Cost Containment, Individual Mandates, and Free Choice - Too Good to be True?
[See a comparison of the Giuliani and Clinton plans at Clinical Correlations.]
Hillary Clinton's health care plan is only a few pages long, but the difference between a health care plan and a piece of legislation is the difference between a paper airplane and a space station. Let's look at some of the details of her plan and see where complications might ensue. Clinton's proposed plan would require every individual to choose an insurance plan of some kind. Anyone could keep their current insurance if they were satisfied with it. If they weren't satisfied, two choices would be available: one a menu of private options offering the same benefits as the health insurance that members of Congress are provided with, the other a public plan similar to Medicare. Tax credits would be offered to working families to make it easier for them to afford insurance. How would this be paid for? One answer of Clinton's is a traditional claim of politicians from time immemorial: savings will be achieved through eliminating waste, fraud, and abuse - but with additional savings from the use of medical informatics.

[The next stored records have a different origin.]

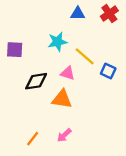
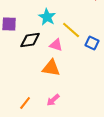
cyan star: (57, 42) -> (47, 17), turned -30
black diamond: (36, 81) -> (30, 40), moved

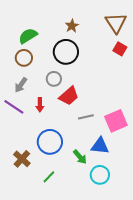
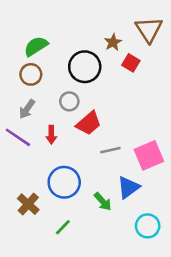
brown star: (72, 26) -> (113, 42), moved
red square: (120, 49) -> (131, 63), moved
blue triangle: (100, 146) -> (128, 187), turned -42
cyan circle: (100, 175) -> (148, 226), moved

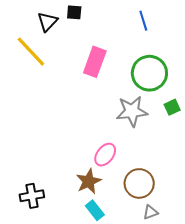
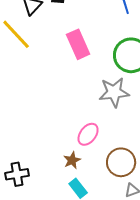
pink rectangle: (95, 62) -> (78, 44), turned -44
brown star: (89, 181) -> (72, 160), size x0.7

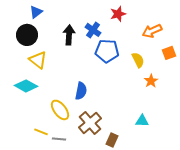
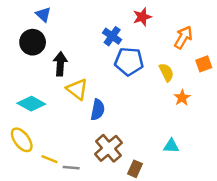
blue triangle: (36, 12) -> (43, 14), turned -40
orange arrow: (152, 31) -> (183, 37), turned 144
black arrow: (69, 35) -> (60, 64), moved
yellow triangle: (38, 60) -> (77, 89), moved
yellow ellipse: (60, 110) -> (22, 140), moved

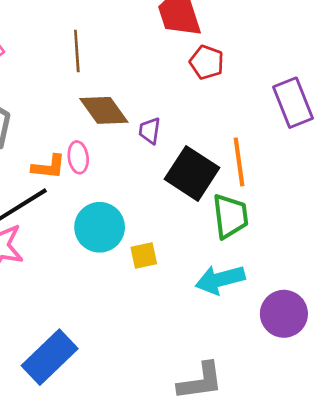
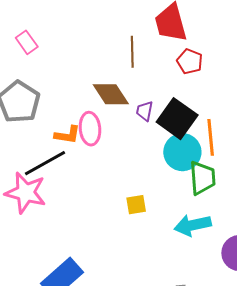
brown line: (77, 51) -> (132, 52), moved
pink ellipse: (78, 157) -> (90, 129), size x1.4
black square: (192, 173) -> (177, 119), moved
cyan circle: (100, 227) -> (182, 152), moved

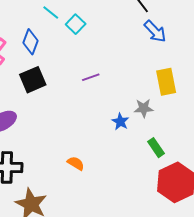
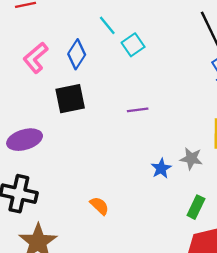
green rectangle: (156, 148) -> (196, 207), turned 48

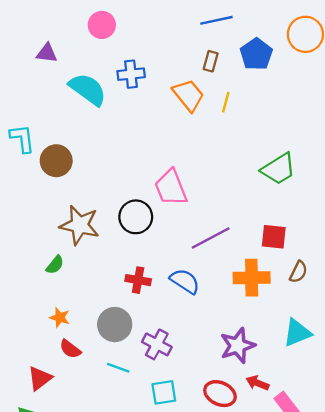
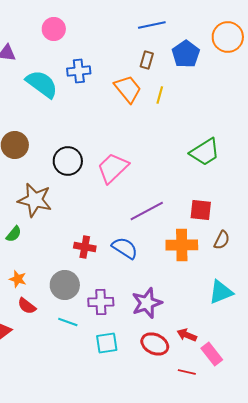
pink trapezoid: (171, 188) -> (113, 168), turned 68
black circle: (136, 217) -> (68, 161), moved
purple cross: (157, 344) -> (101, 302), turned -30
purple star: (238, 346) -> (147, 303), moved

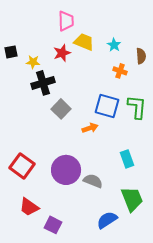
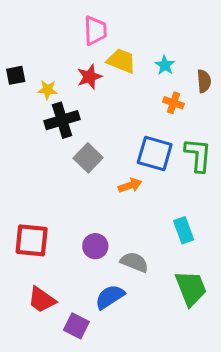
red square: (22, 166) -> (32, 240), turned -30
purple circle: (66, 170) -> (95, 246), size x0.6
blue semicircle: (107, 220) -> (110, 297), moved

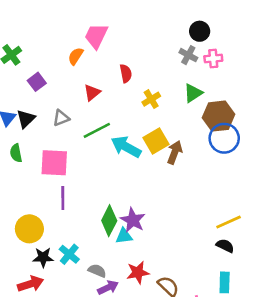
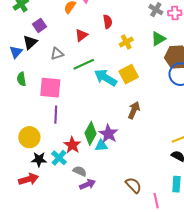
black triangle: (26, 119) -> (30, 42), moved
brown arrow: (175, 152) -> (134, 110), moved
red star: (138, 272) -> (72, 145), moved, turned -30

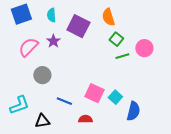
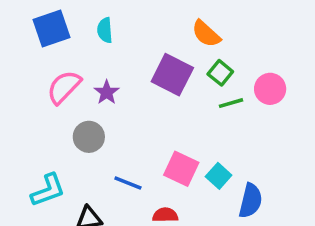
orange semicircle: (108, 17) -> (206, 34), turned -30
purple square: (78, 26) -> (172, 75), moved
purple star: (53, 41) -> (107, 92), moved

The details aren't spelled out, and those are where the complications come in. (The following discussion owes a great deal to the blog Health Care Policy and Marketplace Review.) Through the two insurance options envisioned by Clinton - a private menu offering the same benefits as those available to members of Congress, and a government-run insurance plan similar to Medicaid - the government would do two things: establish an individual mandate (i.e., requirement) for health insurance - everybody would have to purchase some - and, second, place the government in direct competition with the private sector. How this competition would be legally implemented, and which side the eventual legislation would favor, is impossible to know. Clinton also promises a reduction in premiums. This will happen only if the promised reductions in waste, and increases in efficiency, translate into greater savings for the healthcare "consumer." Neither of these are guaranteed. In particular, Clinton mentions two routes to cutting costs which are trickier than one might imagine: preventive care and information technology. Preventing, you'd think, is cheaper in the long run than treating, and electronic medical records are cheaper than paper. But neither assumption has been borne out by the literature. (A third often proposed salvation, pay for doctors' performance, or for positive outcomes, is just as difficult - but it's not among Clinton's proposals.)

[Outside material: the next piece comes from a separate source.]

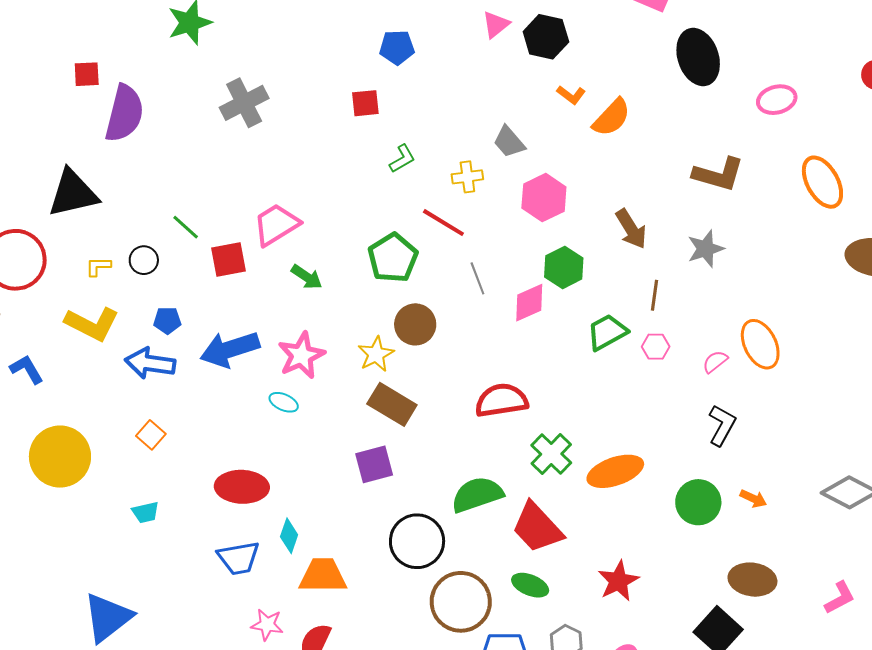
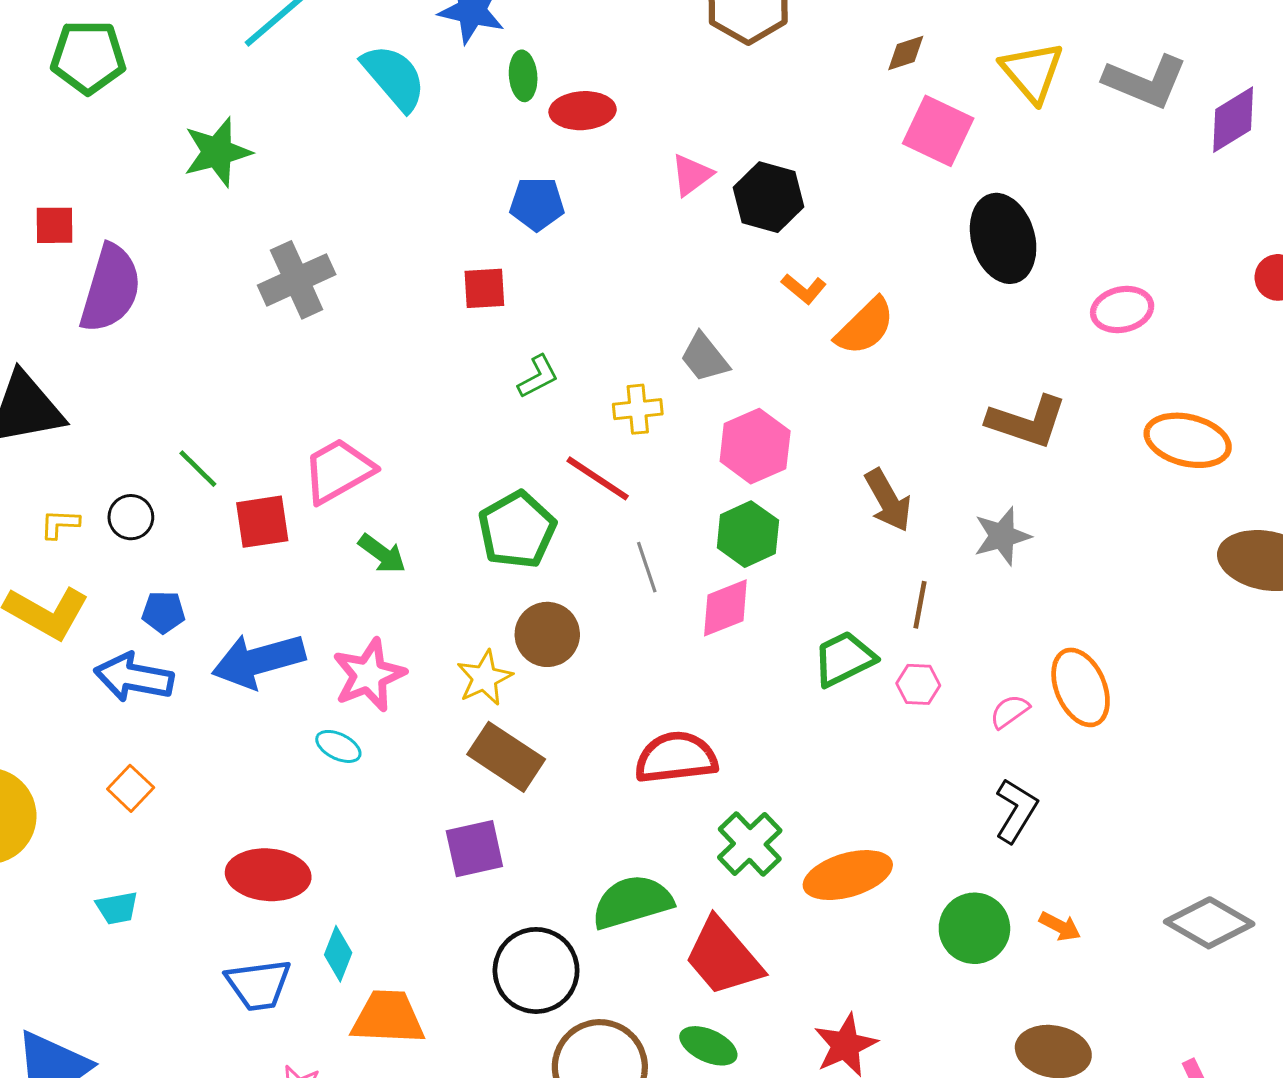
orange ellipse: (822, 182) -> (1188, 440), turned -50
green hexagon: (564, 267) -> (748, 534), moved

I mentioned earlier one of the key provisions of Clinton's plan: an individual mandate for health insurance. This is paired with other requirements that other participants in the system must follow. To quote:
- Insurance and Drug Companies: insurance companies will end discrimination based on pre-existing conditions or expectations of illness and ensure high value for every premium dollar; while drug companies will offer fair prices and accurate information.
- Individuals: will be responsible for getting and keeping insurance in a system where insurance is affordable and accessible.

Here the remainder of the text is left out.